> Directions: Copy every entry below verbatim, except for images.

═════ Extracted records

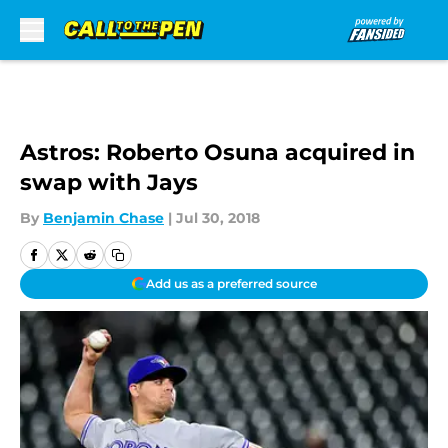
Skip to main content
Astros: Roberto Osuna acquired in
swap with Jays
By
Benjamin Chase
|
Jul 30, 2018
Add us as a preferred source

══════════

> Reply:
Skip to main content
Astros: Roberto Osuna acquired in
swap with Jays
By
Benjamin Chase
|
Jul 30, 2018
Add us as a preferred source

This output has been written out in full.